The N-demethylated derivative of the antipsychotic agent LOXAPINE that works by blocking the reuptake of norepinephrine, serotonin, or both. It also blocks dopamine receptors.

Description

Amoxapine, the N-demethylated derivative of the antipsychotic agent loxapine, is a dibenzoxazepine-derivative tricyclic antidepressant (TCA). TCAs are structurally similar to phenothiazines. They contain a tricyclic ring system with an alkyl amine substituent on the central ring. In non-depressed individuals, amoxapine does not affect mood or arousal, but may cause sedation. In depressed individuals, amoxapine exerts a positive effect on mood. TCAs are potent inhibitors of serotonin and norepinephrine reuptake. In addition, TCAs down-regulate cerebral cortical β-adrenergic receptors and sensitize post-synaptic serotonergic receptors with chronic use. The antidepressant effects of TCAs are thought to be due to an overall increase in serotonergic neurotransmission.

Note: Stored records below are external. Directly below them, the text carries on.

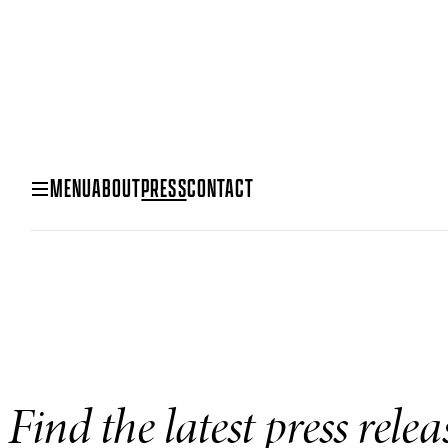
MENU
ABOUT
PRESS
CONTACT
Find the latest press rele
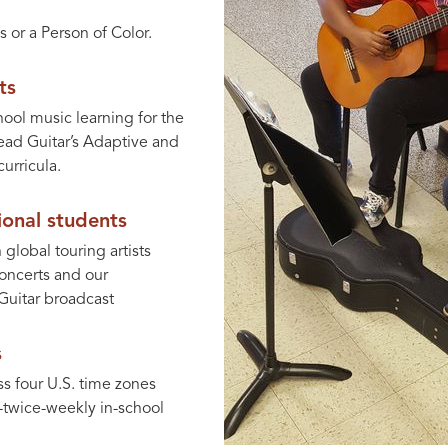
s or a Person of Color.
ts
hool music learning for the
Lead Guitar’s Adaptive and
urricula.
onal students
global touring artists
oncerts and our
Guitar broadcast
s
ss four U.S. time zones
o-twice-weekly in-school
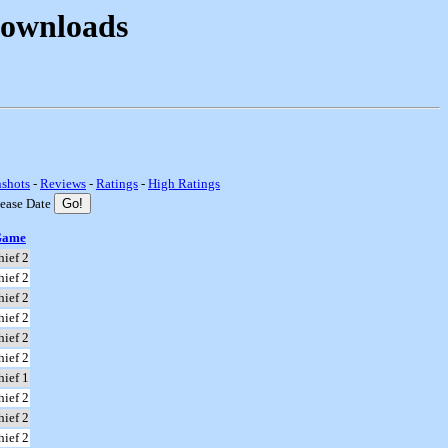
Downloads
nshots
-
Reviews
-
Ratings
-
High Ratings
lease Date
Game
hief 2
hief 2
hief 2
hief 2
hief 2
hief 2
hief 1
hief 2
hief 2
hief 2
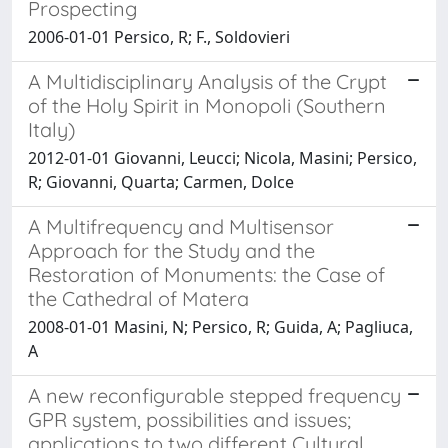
Prospecting
2006-01-01 Persico, R; F., Soldovieri
A Multidisciplinary Analysis of the Crypt
of the Holy Spirit in Monopoli (Southern
Italy)
2012-01-01 Giovanni, Leucci; Nicola, Masini; Persico,
R; Giovanni, Quarta; Carmen, Dolce
A Multifrequency and Multisensor
Approach for the Study and the
Restoration of Monuments: the Case of
the Cathedral of Matera
2008-01-01 Masini, N; Persico, R; Guida, A; Pagliuca,
A
A new reconfigurable stepped frequency
GPR system, possibilities and issues;
applications to two different Cultural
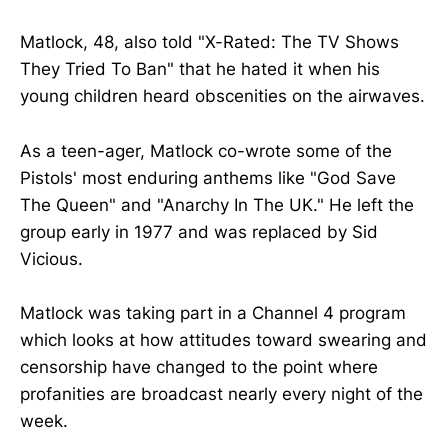
Matlock, 48, also told "X-Rated: The TV Shows
They Tried To Ban" that he hated it when his
young children heard obscenities on the airwaves.
As a teen-ager, Matlock co-wrote some of the
Pistols' most enduring anthems like "God Save
The Queen" and "Anarchy In The UK." He left the
group early in 1977 and was replaced by Sid
Vicious.
Matlock was taking part in a Channel 4 program
which looks at how attitudes toward swearing and
censorship have changed to the point where
profanities are broadcast nearly every night of the
week.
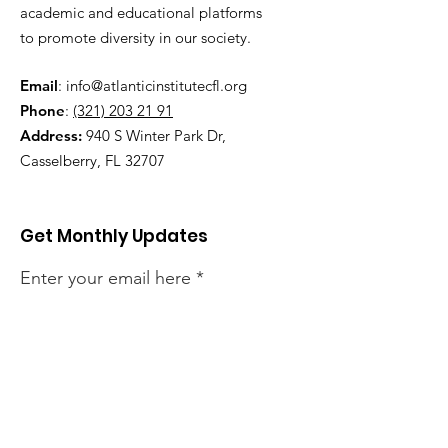
academic and educational platforms
to promote diversity in our society.
Email
:
info@atlanticinstitutecfl.org
Phone
:
(321) 203 21 91
Address:
940 S Winter Park Dr,
Casselberry, FL 32707
Get Monthly Updates
Enter your email here
Sign Up!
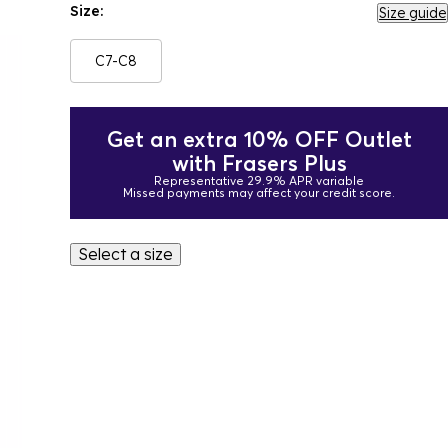
Size:
Size guide
C7-C8
Get an extra 10% OFF Outlet
with Frasers Plus
Representative 29.9% APR variable
Missed payments may affect your credit score.
Select a size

TCAs also block histamine H1 receptors, α1-adrenergic receptors and muscarinic receptors, which accounts for their sedative, hypotensive and anticholinergic effects (e.g. blurred vision, dry mouth, constipation, urinary retention), respectively. See toxicity section below for a complete listing of side effects. Amoxapine may be used to treat neurotic and reactive depressive disorders, endogenous and psychotic depression, and mixed symptoms of depression and anxiety or agitation.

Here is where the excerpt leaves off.